Prudent Layperson Standard
Specifically, the Prudent Layperson (PLP) standard for defining a medical emergency was upheld, which says that emergency physicians should receive reimbursement for evaluating and/or stabilizing managed care beneficiaries if the presenting condition is considered an emergency by a “prudent layperson.”
A prudent layperson is one “who possesses an average knowledge of health and medicine and could reasonably expect the absence of immediate medical attention to result in the following:
- Placing the health of the individual or, with respect to a pregnant woman, the health of the woman or her unborn child in serious jeopardy
- Serious impairment to bodily functions
- Serious dysfunction of any bodily organ or part.”

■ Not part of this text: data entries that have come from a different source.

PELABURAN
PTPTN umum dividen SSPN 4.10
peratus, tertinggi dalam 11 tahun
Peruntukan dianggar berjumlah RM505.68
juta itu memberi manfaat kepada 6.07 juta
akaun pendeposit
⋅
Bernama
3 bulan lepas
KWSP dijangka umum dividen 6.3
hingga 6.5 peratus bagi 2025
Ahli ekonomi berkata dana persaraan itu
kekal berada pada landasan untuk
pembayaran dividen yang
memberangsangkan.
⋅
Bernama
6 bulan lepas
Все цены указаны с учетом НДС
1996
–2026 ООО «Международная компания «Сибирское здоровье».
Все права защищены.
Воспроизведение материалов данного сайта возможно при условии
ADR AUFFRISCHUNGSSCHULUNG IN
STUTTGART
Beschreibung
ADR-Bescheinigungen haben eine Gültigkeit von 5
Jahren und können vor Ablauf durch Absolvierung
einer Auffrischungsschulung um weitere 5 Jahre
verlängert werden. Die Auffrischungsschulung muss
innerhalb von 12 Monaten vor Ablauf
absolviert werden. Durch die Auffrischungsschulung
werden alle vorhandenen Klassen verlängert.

When applying the PLP standard, CMS says the final determination should take into account the presenting symptoms rather than the final diagnosis. Also, CMS prohibits using lists of codes (either symptoms or final diagnosis) for denying claims “because we believe there is no way a list can capture every scenario that could indicate an emergency medical condition under the BBA (1997 Balanced Budget Act) provisions.”

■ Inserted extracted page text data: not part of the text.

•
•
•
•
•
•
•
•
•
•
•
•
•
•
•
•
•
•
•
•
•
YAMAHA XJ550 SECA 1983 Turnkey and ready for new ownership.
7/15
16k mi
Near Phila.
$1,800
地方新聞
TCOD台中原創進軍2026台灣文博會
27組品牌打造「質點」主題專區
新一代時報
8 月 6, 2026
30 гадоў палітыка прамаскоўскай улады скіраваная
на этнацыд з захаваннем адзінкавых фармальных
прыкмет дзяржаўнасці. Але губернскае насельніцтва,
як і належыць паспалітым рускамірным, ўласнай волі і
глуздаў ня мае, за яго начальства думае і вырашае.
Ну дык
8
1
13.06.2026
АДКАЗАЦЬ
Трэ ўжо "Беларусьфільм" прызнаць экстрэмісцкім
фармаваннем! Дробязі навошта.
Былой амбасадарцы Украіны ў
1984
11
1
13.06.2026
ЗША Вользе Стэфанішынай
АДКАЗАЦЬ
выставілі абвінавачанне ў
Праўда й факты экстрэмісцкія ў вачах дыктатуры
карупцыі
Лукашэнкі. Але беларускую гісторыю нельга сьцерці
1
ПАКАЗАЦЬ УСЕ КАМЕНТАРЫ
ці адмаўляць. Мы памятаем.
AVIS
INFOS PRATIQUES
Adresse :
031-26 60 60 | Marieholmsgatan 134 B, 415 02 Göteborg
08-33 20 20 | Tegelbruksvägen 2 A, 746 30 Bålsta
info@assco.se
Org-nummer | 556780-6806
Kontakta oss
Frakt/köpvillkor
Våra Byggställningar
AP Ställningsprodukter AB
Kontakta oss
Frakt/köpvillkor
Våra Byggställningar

CMS addressed the PLP standard in this recent final rule after several commenters, including the Emergency Department Practice Management Association, recommended reinforcement of the PLP along with a reiteration of the prohibition against limiting coverage and payment for emergency services based on approved lists of diagnosis codes.

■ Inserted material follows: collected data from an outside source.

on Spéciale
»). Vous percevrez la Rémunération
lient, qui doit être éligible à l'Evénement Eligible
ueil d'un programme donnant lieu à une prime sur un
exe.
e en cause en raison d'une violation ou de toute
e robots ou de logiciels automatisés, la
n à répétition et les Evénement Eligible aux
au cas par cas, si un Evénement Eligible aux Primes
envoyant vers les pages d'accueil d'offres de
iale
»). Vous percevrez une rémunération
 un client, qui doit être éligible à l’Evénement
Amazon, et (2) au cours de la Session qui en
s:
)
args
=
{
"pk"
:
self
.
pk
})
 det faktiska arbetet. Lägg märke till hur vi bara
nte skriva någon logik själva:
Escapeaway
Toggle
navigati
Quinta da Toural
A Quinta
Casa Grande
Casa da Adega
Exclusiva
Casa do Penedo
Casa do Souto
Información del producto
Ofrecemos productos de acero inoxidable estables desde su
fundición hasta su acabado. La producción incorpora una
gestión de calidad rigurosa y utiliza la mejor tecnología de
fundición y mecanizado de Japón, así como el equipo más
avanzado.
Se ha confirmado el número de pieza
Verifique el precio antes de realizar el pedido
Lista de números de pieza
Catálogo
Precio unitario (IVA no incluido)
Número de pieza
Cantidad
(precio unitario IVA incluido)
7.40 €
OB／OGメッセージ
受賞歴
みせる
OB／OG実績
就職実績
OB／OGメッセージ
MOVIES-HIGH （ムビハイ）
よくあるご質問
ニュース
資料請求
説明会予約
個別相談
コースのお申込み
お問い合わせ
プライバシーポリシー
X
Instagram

PLP and Potentially Preventable Emergency Visits
Incidentally, the American College of Emergency Physicians (ACEP) used this same PLP standard to take issue with a recent Excellus BlueCross BlueShield report about “potentially preventable” emergency visits.
According to Fiercehealth, the Excellus report claimed that “millions of New Yorkers (as many as 9 out of 10) use the emergency room for conditions that could be treated in less expensive settings.” But ACEP says the report was flawed because it looked at patients’ final diagnoses, not their presenting symptoms.
“The data does not take into consideration the national ‘prudent layperson’ standard, which says emergency visits must be covered by insurance companies based on patients’ symptoms, not their final diagnoses,” ACEP said in a prepared statement. “It also directly contradicts data from the Centers for Disease Control and Prevention which says that the vast majority (96 percent) of emergency patients seek care appropriately.”